I recently did an exercise with my Wednesday Bible class in which I gave them a few dozens verses of Scripture and asked them to mark each one according to whether it is applicable for us today as written, applicable but with some modification according to the underlying principle, or no longer applicable for us today. Here are just a few of the verses:
You shall not let your animals breed with a different kind; you shall not sow your field with two kinds of seed; nor shall you put on a garment made of two different materials. (Lev. 19:19)
Women should be silent in the churches. (1 Cor. 14:34)
You shall love the LORD your God with all your heart, and with all your soul, and with all your might. (Deut. 6:5)
Does not nature itself teach you that if a man wears long hair, it is degrading to him. (1 Cor. 11:14)
Cure the sick, raise the dead, cleanse the lepers, cast out demons. (Matt. 10:8)
The responses were all over the place. There were a few for which there was agreement, but for the most part we differed on which verses were still applicable as is, with some modification, or not at all.

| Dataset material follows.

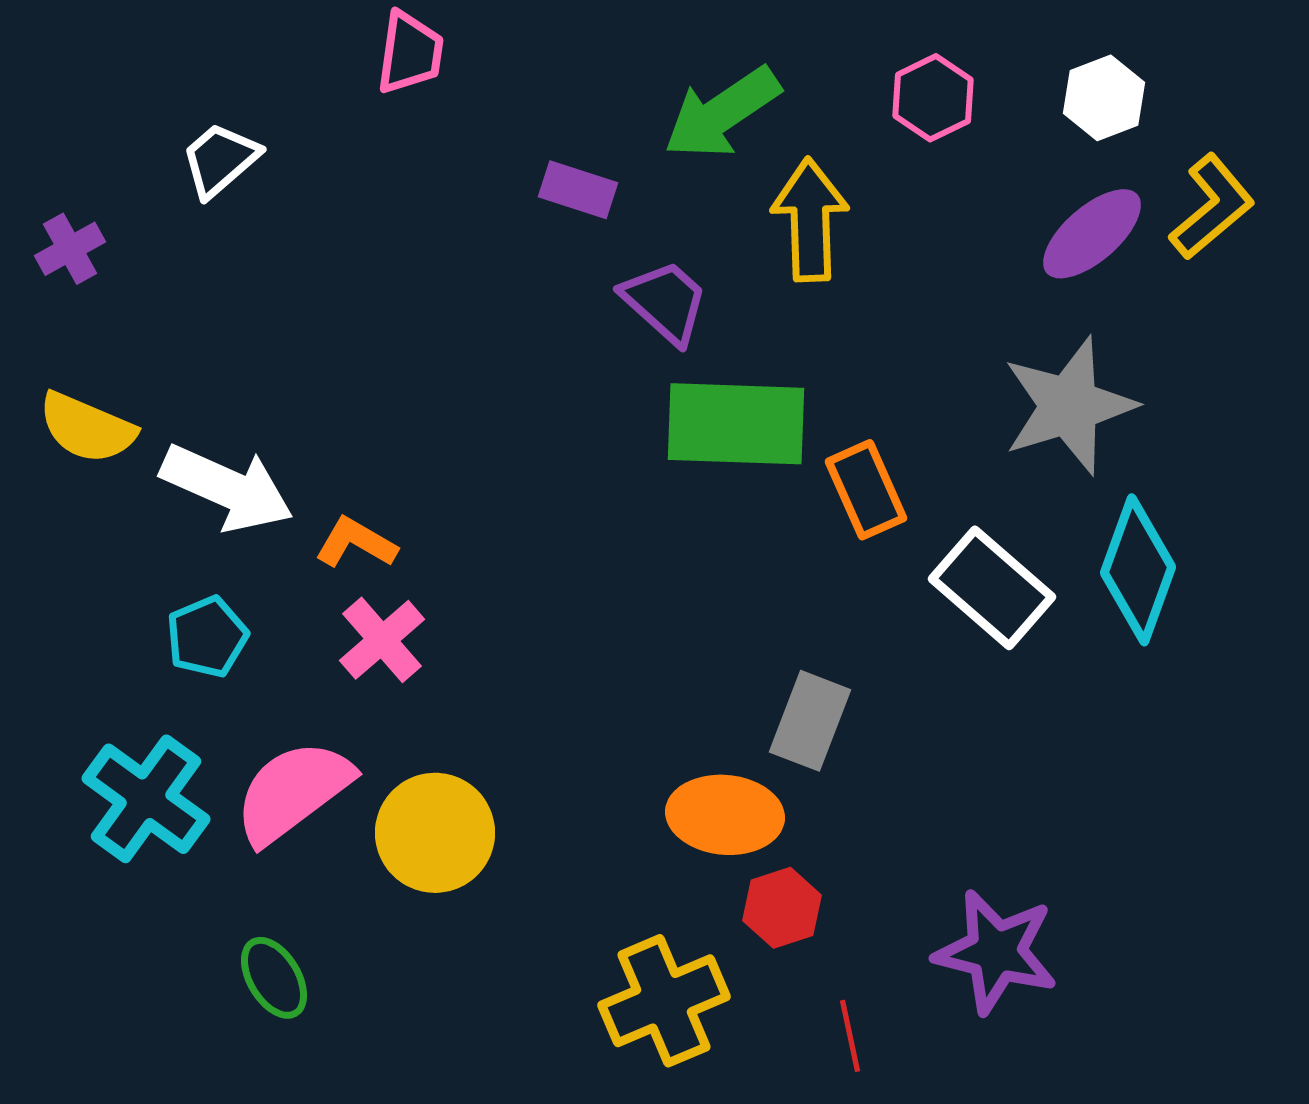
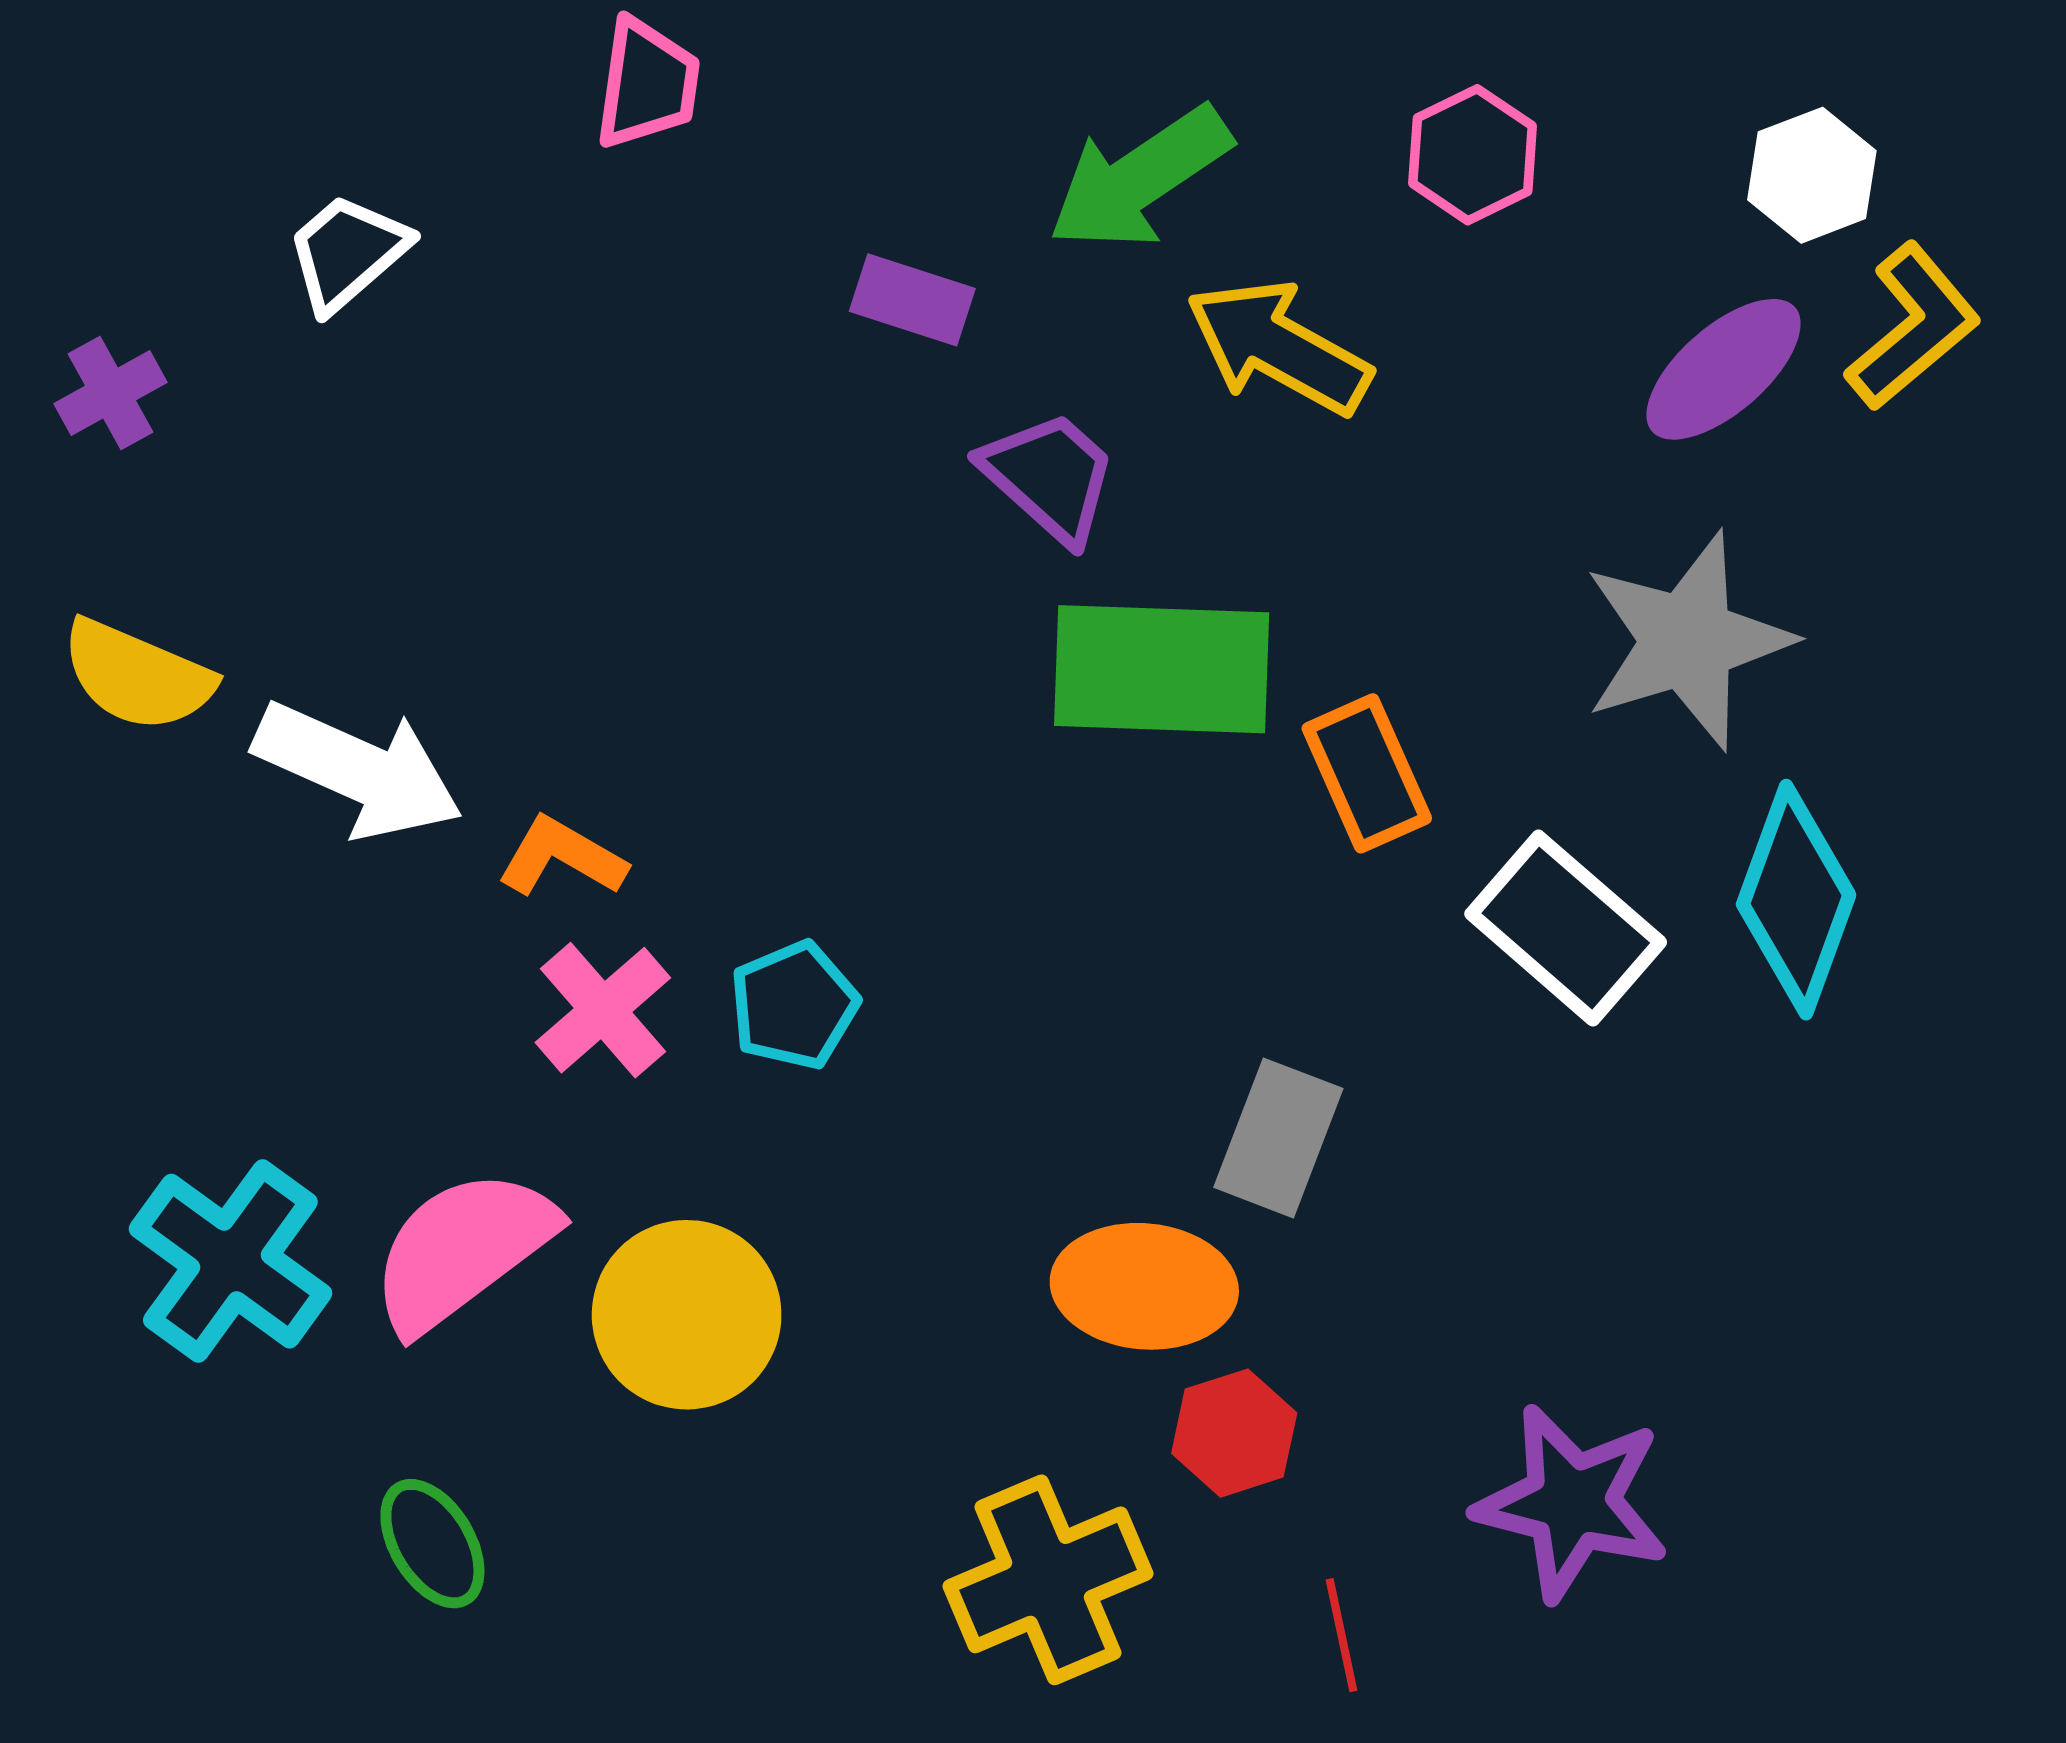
white hexagon: (1104, 98) -> (1812, 175), moved
yellow arrow: (810, 220) -> (1278, 347), turned -59
cyan pentagon: (207, 637) -> (794, 1005), moved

The point wasn’t that we disagreed but that we all had some standard or set of criteria by which we judged the applicability of Scripture. All people do, and the purpose of the exercise was to draw it out so that it wasn’t unspoken but explicit.

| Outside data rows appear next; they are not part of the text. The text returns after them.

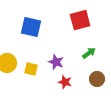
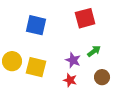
purple star: (56, 62) -> (73, 60), moved
yellow square: (31, 69) -> (36, 67), size x1.5

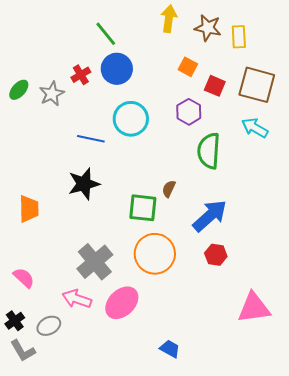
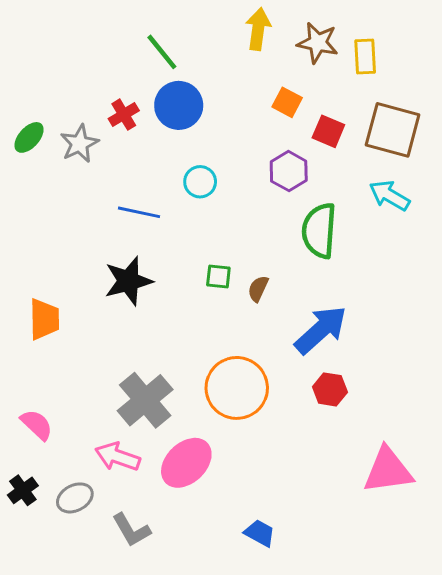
cyan circle: (131, 119) -> (200, 182), size x0.6
green square: (143, 208) -> (218, 276), moved, size x0.6
gray L-shape: (23, 351) -> (131, 530), moved

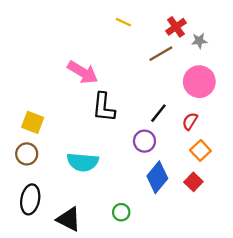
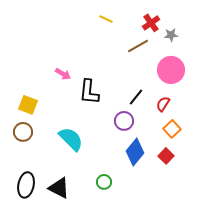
pink arrow: (83, 72) -> (63, 74), moved, size x0.6
cyan semicircle: (83, 162) -> (71, 139), turned -140
black ellipse: (30, 199) -> (26, 185), moved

In explaining their reasoning the one thing that was never raised was the inspiration of Scripture. No one said, “That verse just obviously wasn’t inspired by God. That sort of thing would never come from the mind of God.”
Whatever understanding people have of inspiration is such that it allows them to make decisions regarding the applicability of Scripture. In fact, when you are making a decision about whether or not a commandment is still in force, you are deciding on its authority. Commands that have authority must be followed; those that don’t can be followed if you are so inclined or ignored if you are not.
This is not just my Bible study class—everyone does it. It’s clear then that in practice we separate the inspiration of Scripture from the authority of Scripture. All Scripture is inspired, but not all Scripture is authoritative. All Scripture is inspired, but some Scripture is more authoritative than others, and some not at all.
Again, this is not something that I’m asserting, it’s my observation of how everyone handles Scripture. I see few Christians who refuse to wear a garment made of two types of cloth or who greet fellow church members with a kiss (1 Cor. 16:20).
It’s not simply a matter of some who believe that the Old Testament is for the Jews while the New Testament is for Christians, because there are OT statements that many Christians regard as fully authoritative and NT statements that they regard as not authoritative at all.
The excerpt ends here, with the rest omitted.